In other words, I do not know the proof for why E has to have a least element even though it is kind of obvious to me. How can a proof of that be constructed? Kindly suggest a hint.

4. Jun 13, 2012

### micromass

Try to construct a proof by induction.

5. Jun 13, 2012

### StatOnTheSide

Thanks micromass. I will try to figure out the proof using induction and will post it here once I make progress. Thanks once again.

6. Aug 8, 2012

### StatOnTheSide

It is interesting that the next chapter in Halmos introduces the concept of order and things become magically simple in the context of proving the above statement.

1. There is a theorem, called the comparability theorem, that he proves, which states that "Two natural numbers m and n are always comparable, meaning exactly one of the following three statements is true: a. m$\in$n, b. m=n, or c. n$\in$m".

2. There is another theorem that he proves which comes in very handy. A natural number is not a subset of any of its elements.

3. Another one he proves: An element of a natural number is also a subset of it.

4. Theorems 3. and 2. imply that a natural number is not an element of any of its elements. ie if m$\in$n, then n$\notin$m as otherwise, 3 implies that m$\subset$n also and this contradicts 2. which states that no natural number is a subset of any of its element.

Now the statement (that any nonempty subset E of a natural number n has an element k such that it belongs to all the other elements of E distinct from k) is true for n=0 as there are no subsets of n in that case for it to be true. Let it be true for n. Now let E$\subset$n$^{+}$ (n$^{+}$ meaning successor of n). Then either n belongs to E or it doesn't. If n doesn't belong to E, then E$\subset$n and hence, induction hypothesis holds. Otherwise, consider E-{n}. If it is empty, there is nothing to be proved. Otherwise, E-{n} has to be a subset of n and hence, induction hypothesis holds for n and there exists an element k of E-{n} such that it belongs to all the other elements of E-{n} distinct from k. Between n and k, the comparability theorem implies the either n=k, n$\in$k or k$\in$n. Now if n=k, then n is the element which belongs to all the elements of E-{n}. This contradicts 4. above as any element of E-{n} is an element of n and n cannot belong to any of its elements from 4. If n$\in$k, then it contradicts 4. again as k is an element of n and hence, n cannot belong to it from 4. Hence the only other option that gets left off is that k$\in$n. Hence k, which was the element of E-{n} such that it belonged to all the elements of E-{n}, is also the element which belongs to E such that it belongs to every other element of E. Hence by induction, it is true for all n.

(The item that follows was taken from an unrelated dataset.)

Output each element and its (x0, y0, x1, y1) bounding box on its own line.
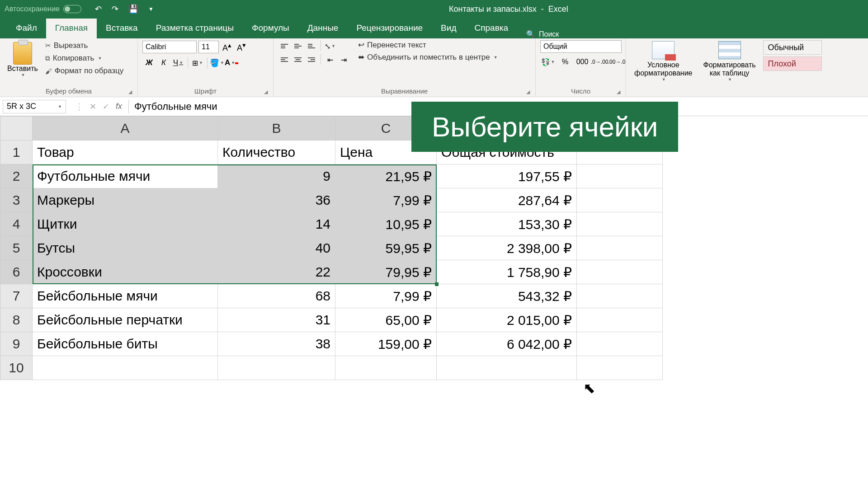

I would greatly appreciate it if you can provide feedback and let me know if there has been a mistake in the proof I have provided. It looks fine to me but I may not have realized a mistake if I made one.

7. Aug 11, 2012

### micromass

Seems ok!!

8. Aug 11, 2012

### StatOnTheSide

Thanks very much Micromass!

9. Nov 8, 2013

### dustbin

I'm a little bit stuck on this problem myself. I understand the above proof, but I don't want to use the comparability result of the following section.

I'm thinking that since E is nonempty, we can take the intersection of E to establish a minimal element in E... But I am not able to complete the proof. Any hints?